(Dataset entries)
● ● ● ● ●
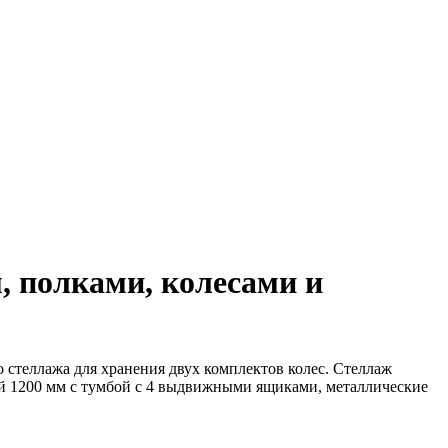
м, полками, колесами и
о стеллажа для хранения двух комплектов колес. Стеллаж
ой 1200 мм с тумбой с 4 выдвижными ящиками, металлические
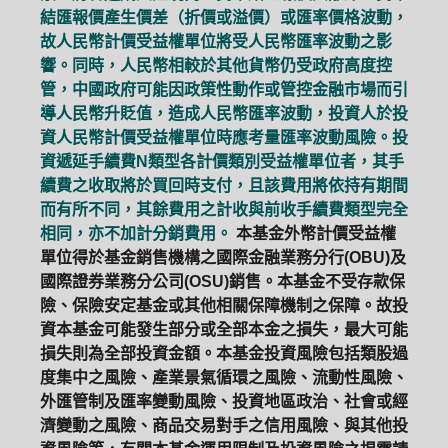
結匯報價產生價差（折價或溢價）或匯率價格波動，
故人民幣計價受益權單位將受人民幣匯率波動之影
響。同時，人民幣相較於其他貨幣仍受政府高度控
管，中國政府可能因政策性動作或管控金融市場而引
導人民幣升貶值，造成人民幣匯率波動，投資人於投
資人民幣計價受益權單位時應考量匯率波動風險。投
資遞延手續費N類型各計價類別受益權單位者，其手
續費之收取將於買回時支付，且該費用將依持有期間
而有所不同，其餘費用之計收與前收手續費類型完全
相同，亦不加計分銷費用。
本基金外幣計價受益權
單位得於基金銷售機構之國際金融業務分行(OBU)及
國際證券業務分公司(OSU)銷售。本基金不受存款保
險、保險安定基金或其他相關保障機制之保障。故投
資本基金可能發生部分或全部本金之損失，最大可能
損失則為全部投資金額。本基金投資風險包括類股過
度集中之風險、產業景氣循環之風險、流動性風險、
外匯管制及匯率變動風險、投資地區政治、社會或經
濟變動之風險、商品交易對手之信用風險、與其他投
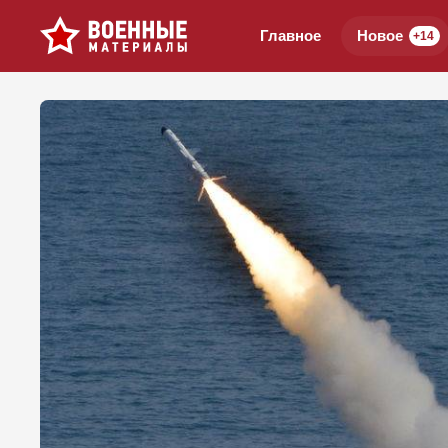
Главное
Новое
+14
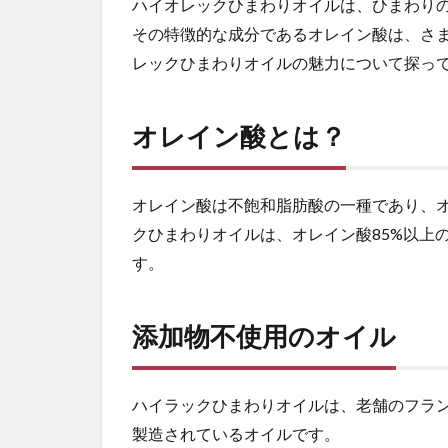
ハイオレックひまわりオイルは、ひまわり
ルと
その特徴的な成分であるオレイン酸は、さ
は？
レックひまわりオイルの魅力について探っ
2
オレ
イン
オレイン酸とは？
酸と
は？
3
オレイン酸は不飽和脂肪酸の一種であり、
添
クひまわりオイルは、オレイン酸85%以上
加
す。
物
不
使
用
添加物不使用のオイル
の
オ
イ
ハイラックひまわりオイルは、老舗のフラ
ル
製造されているオイルです。
4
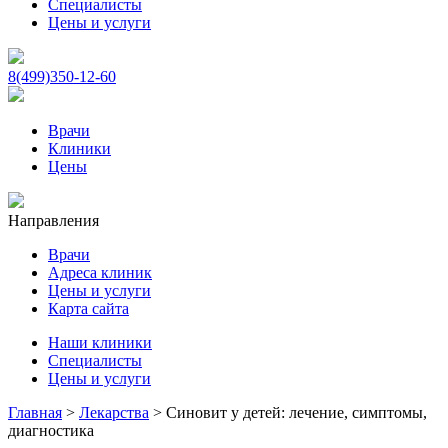
Специалисты
Цены и услуги
8(499)350-12-60
Врачи
Клиники
Цены
Направления
Врачи
Адреса клиник
Цены и услуги
Карта сайта
Наши клиники
Специалисты
Цены и услуги
Главная
>
Лекарства
>
Синовит у детей: лечение, симптомы,
диагностика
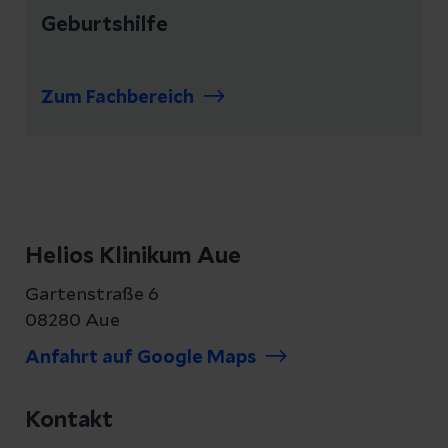
Geburtshilfe
Zum Fachbereich
Helios Klinikum Aue
Gartenstraße 6
08280 Aue
Anfahrt auf Google Maps
Kontakt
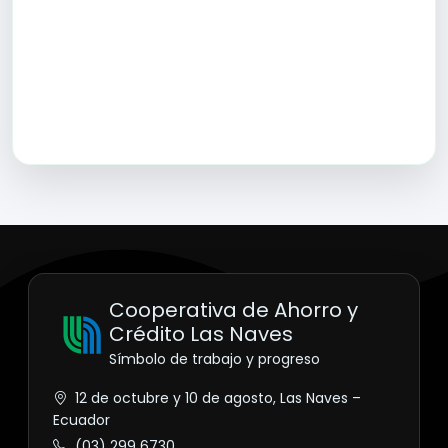
Cooperativa de Ahorro y
Crédito Las Naves
Símbolo de trabajo y progreso
12 de octubre y 10 de agosto, Las Naves –
Ecuador
(03) 299 6730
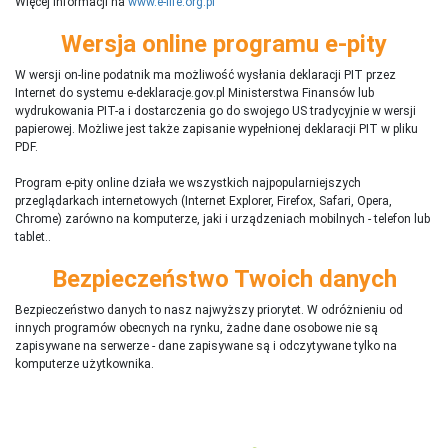
Więcej informacji na
www.e-life.org.pl
Wersja online programu e-pity
W wersji on-line podatnik ma możliwość wysłania deklaracji PIT przez
Internet do systemu e-deklaracje.gov.pl Ministerstwa Finansów lub
wydrukowania PIT-a i dostarczenia go do swojego US tradycyjnie w wersji
papierowej. Możliwe jest także zapisanie wypełnionej deklaracji PIT w pliku
PDF.
Program e-pity online działa we wszystkich najpopularniejszych
przeglądarkach internetowych (Internet Explorer, Firefox, Safari, Opera,
Chrome) zarówno na komputerze, jaki i urządzeniach mobilnych - telefon lub
tablet..
Bezpieczeństwo Twoich danych
Bezpieczeństwo danych to nasz najwyższy priorytet. W odróżnieniu od
innych programów obecnych na rynku,
ż
adne dane osobowe nie są
zapisywane na serwerze - dane zapisywane są i odczytywane tylko na
komputerze użytkownika.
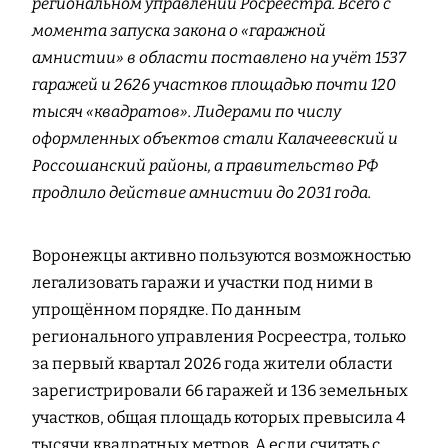
региональном управлении Росреестра. Всего с
момента запуска закона о «гаражной
амнистии» в области поставлено на учёт 1537
гаражей и 2626 участков площадью почти 120
тысяч «квадратов». Лидерами по числу
оформленных объектов стали Калачеевский и
Россошанский районы, а правительство РФ
продлило действие амнистии до 2031 года.
Воронежцы активно пользуются возможностью
легализовать гаражи и участки под ними в
упрощённом порядке. По данным
регионального управления Росреестра, только
за первый квартал 2026 года жители области
зарегистрировали 66 гаражей и 136 земельных
участков, общая площадь которых превысила 4
тысячи квадратных метров. А если считать с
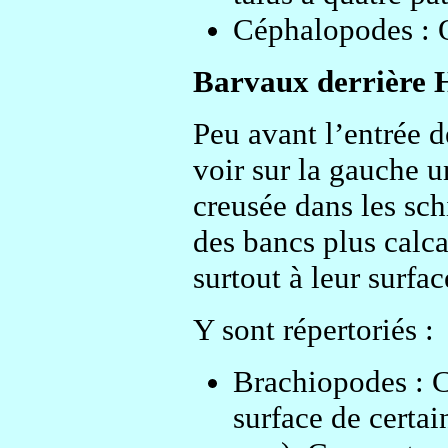
Céphalopodes : O
Barvaux derrière 
Peu avant l’entrée 
voir sur la gauche 
creusée dans les sch
des bancs plus calca
surtout à leur surface
Y sont répertoriés :
Brachiopodes : Cy
surface de certai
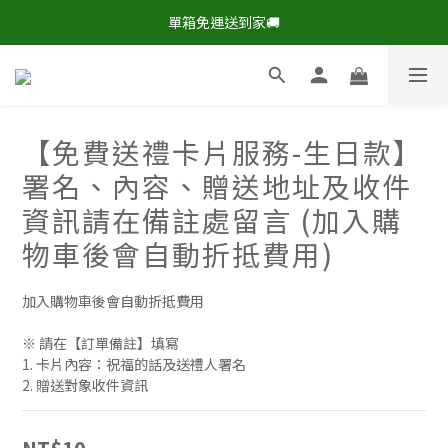
現在下單，即享8折🔥優惠特價>
單箱免運送到家🚚
現在下單，即享8折🔥優惠特價>
【免費送禮卡片服務-生日款】
署名、內容、贈送地址及收件
資訊請在備註處留言 (加入購
物車後會自動折抵費用)
加入購物車後會自動折抵費用
※ 請在【訂單備註】填寫
1. 卡片內容：祝福的話及送禮人署名
2. 贈送對象收件資訊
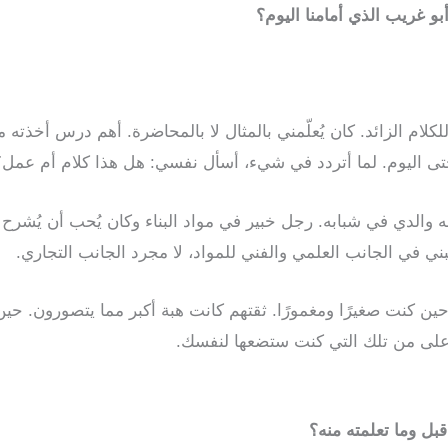
بو غريب الذي أمامنا اليوم؟
لكلام الزائد. كان يُعلّمني بالمثال لا بالمحاضرة. أهم درس أخذته 
 حتى اليوم. لما أتردد في شيء، أسأل نفسي: هل هذا كلام أم عمل؟
 والدي في شبابه. رجل خبير في مواد البناء وكان يُحب أن يُشرح و
بني في الجانب العلمي والفني للمواد، لا مجرد الجانب التجاري.
ي حين كنت صغيرًا ومغمورًا. ثقتهم كانت هبة أكبر مما يتصورون. ح
 أعلى من تلك التي كنت ستضعها لنفسك.
بل وما تعلمته منه؟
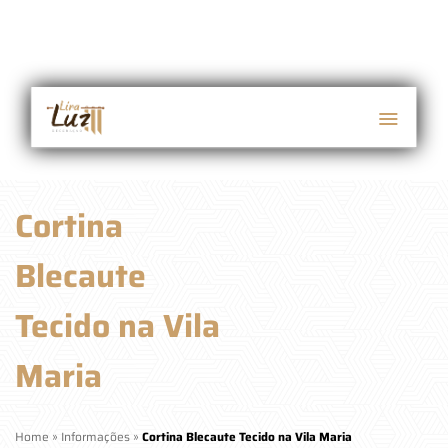
Cortina
Blecaute
Tecido na Vila
Maria
Home
»
Informações
»
Cortina Blecaute Tecido na Vila Maria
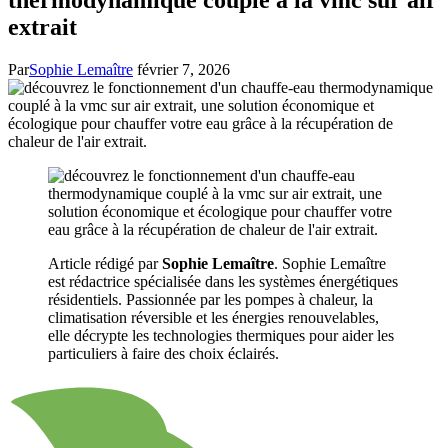
extrait
Par
Sophie Lemaître
février 7, 2026
Article rédigé par
Sophie Lemaître
. Sophie Lemaître
est rédactrice spécialisée dans les systèmes énergétiques
résidentiels. Passionnée par les pompes à chaleur, la
climatisation réversible et les énergies renouvelables,
elle décrypte les technologies thermiques pour aider les
particuliers à faire des choix éclairés.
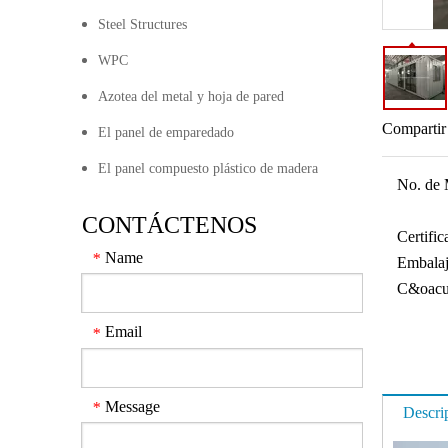
Steel Structures
WPC
Azotea del metal y hoja de pared
Compartir
El panel de emparedado
El panel compuesto plástico de madera
No. de 
CONTÁCTENOS
Certifi
Name
*
Embalaj
C&oacut
Email
*
Message
*
Descri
● ● ● ● ●
Requirement >>
Pictures are to be left out; all other data must be returned exactly.

Solution for this problem >>
м, полками, колесами и
о стеллажа для хранения двух комплектов колес. Стеллаж
ой 1200 мм с тумбой с 4 выдвижными ящиками, металлические
結匯報價產生價差（折價或溢價）或匯率價格波動，
故人民幣計價受益權單位將受人民幣匯率波動之影
響。同時，人民幣相較於其他貨幣仍受政府高度控
管，中國政府可能因政策性動作或管控金融市場而引
導人民幣升貶值，造成人民幣匯率波動，投資人於投
資人民幣計價受益權單位時應考量匯率波動風險。投
資遞延手續費N類型各計價類別受益權單位者，其手
續費之收取將於買回時支付，且該費用將依持有期間
而有所不同，其餘費用之計收與前收手續費類型完全
相同，亦不加計分銷費用。
本基金外幣計價受益權
單位得於基金銷售機構之國際金融業務分行(OBU)及
國際證券業務分公司(OSU)銷售。本基金不受存款保
險、保險安定基金或其他相關保障機制之保障。故投
資本基金可能發生部分或全部本金之損失，最大可能
損失則為全部投資金額。本基金投資風險包括類股過
度集中之風險、產業景氣循環之風險、流動性風險、
外匯管制及匯率變動風險、投資地區政治、社會或經
濟變動之風險、商品交易對手之信用風險、與其他投
Главное
Новое
+14
ハイオレックひまわりオイルは、ひまわり
ルと
その特徴的な成分であるオレイン酸は、さ
は？
レックひまわりオイルの魅力について探っ
2
オレ
イン
オレイン酸とは？
酸と
は？
3
オレイン酸は不飽和脂肪酸の一種であり、
添
クひまわりオイルは、オレイン酸85%以上
加
す。
物
不
使
用
添加物不使用のオイル
の
オ
イ
ハイラックひまわりオイルは、老舗のフラ
ル
製造されているオイルです。
4
Специалисты
Цены и услуги
8(499)350-12-60
Врачи
Клиники
Цены
Направления
Врачи
Адреса клиник
Цены и услуги
Карта сайта
Наши клиники
Специалисты
Цены и услуги
Главная
>
Лекарства
>
Синовит у детей: лечение, симптомы,
диагностика
Geburtshilfe
Zum Fachbereich
Helios Klinikum Aue
Gartenstraße 6
08280 Aue
Anfahrt auf Google Maps
Kontakt
Cooperativa de Ahorro y
Crédito Las Naves
Símbolo de trabajo y progreso
12 de octubre y 10 de agosto, Las Naves –
Ecuador
(03) 299 6730
Więcej informacji na
www.e-life.org.pl
Wersja online programu e-pity
W wersji on-line podatnik ma możliwość wysłania deklaracji PIT przez
Internet do systemu e-deklaracje.gov.pl Ministerstwa Finansów lub
wydrukowania PIT-a i dostarczenia go do swojego US tradycyjnie w wersji
papierowej. Możliwe jest także zapisanie wypełnionej deklaracji PIT w pliku
PDF.
Program e-pity online działa we wszystkich najpopularniejszych
przeglądarkach internetowych (Internet Explorer, Firefox, Safari, Opera,
Chrome) zarówno na komputerze, jaki i urządzeniach mobilnych - telefon lub
tablet..
Bezpieczeństwo Twoich danych
Bezpieczeństwo danych to nasz najwyższy priorytet. W odróżnieniu od
innych programów obecnych na rynku,
ż
adne dane osobowe nie są
zapisywane na serwerze - dane zapisywane są i odczytywane tylko na
komputerze użytkownika.
региональном управлении Росреестра. Всего с
момента запуска закона о «гаражной
амнистии» в области поставлено на учёт 1537
гаражей и 2626 участков площадью почти 120
тысяч «квадратов». Лидерами по числу
оформленных объектов стали Калачеевский и
Россошанский районы, а правительство РФ
продлило действие амнистии до 2031 года.
Воронежцы активно пользуются возможностью
легализовать гаражи и участки под ними в
упрощённом порядке. По данным
регионального управления Росреестра, только
за первый квартал 2026 года жители области
зарегистрировали 66 гаражей и 136 земельных
участков, общая площадь которых превысила 4
тысячи квадратных метров. А если считать с
Céphalopodes : O
Barvaux derrière 
Peu avant l’entrée 
voir sur la gauche 
creusée dans les sch
des bancs plus calca
surtout à leur surface
Y sont répertoriés :
Brachiopodes : Cy
surface de certai
現在下單，即享8折🔥優惠特價>
單箱免運送到家🚚
現在下單，即享8折🔥優惠特價>
【免費送禮卡片服務-生日款】
署名、內容、贈送地址及收件
資訊請在備註處留言 (加入購
物車後會自動折抵費用)
加入購物車後會自動折抵費用
※ 請在【訂單備註】填寫
1. 卡片內容：祝福的話及送禮人署名
2. 贈送對象收件資訊
بو غريب الذي أمامنا اليوم؟
لكلام الزائد. كان يُعلّمني بالمثال لا بالمحاضرة. أهم درس أخذته 
 حتى اليوم. لما أتردد في شيء، أسأل نفسي: هل هذا كلام أم عمل؟
 والدي في شبابه. رجل خبير في مواد البناء وكان يُحب أن يُشرح و
بني في الجانب العلمي والفني للمواد، لا مجرد الجانب التجاري.
ي حين كنت صغيرًا ومغمورًا. ثقتهم كانت هبة أكبر مما يتصورون. ح
 أعلى من تلك التي كنت ستضعها لنفسك.
بل وما تعلمته منه؟
Cortina
Blecaute
Tecido na Vila
Maria
Home
»
Informações
»
Cortina Blecaute Tecido na Vila Maria
extrait
Par
Sophie Lemaître
février 7, 2026
Article rédigé par
Sophie Lemaître
. Sophie Lemaître
est rédactrice spécialisée dans les systèmes énergétiques
résidentiels. Passionnée par les pompes à chaleur, la
climatisation réversible et les énergies renouvelables,
elle décrypte les technologies thermiques pour aider les
particuliers à faire des choix éclairés.
Steel Structures
WPC
Azotea del metal y hoja de pared
Compartir
El panel de emparedado
El panel compuesto plástico de madera
No. de 
CONTÁCTENOS
Certifi
Name
*
Embalaj
C&oacut
Email
*
Message
*
Descri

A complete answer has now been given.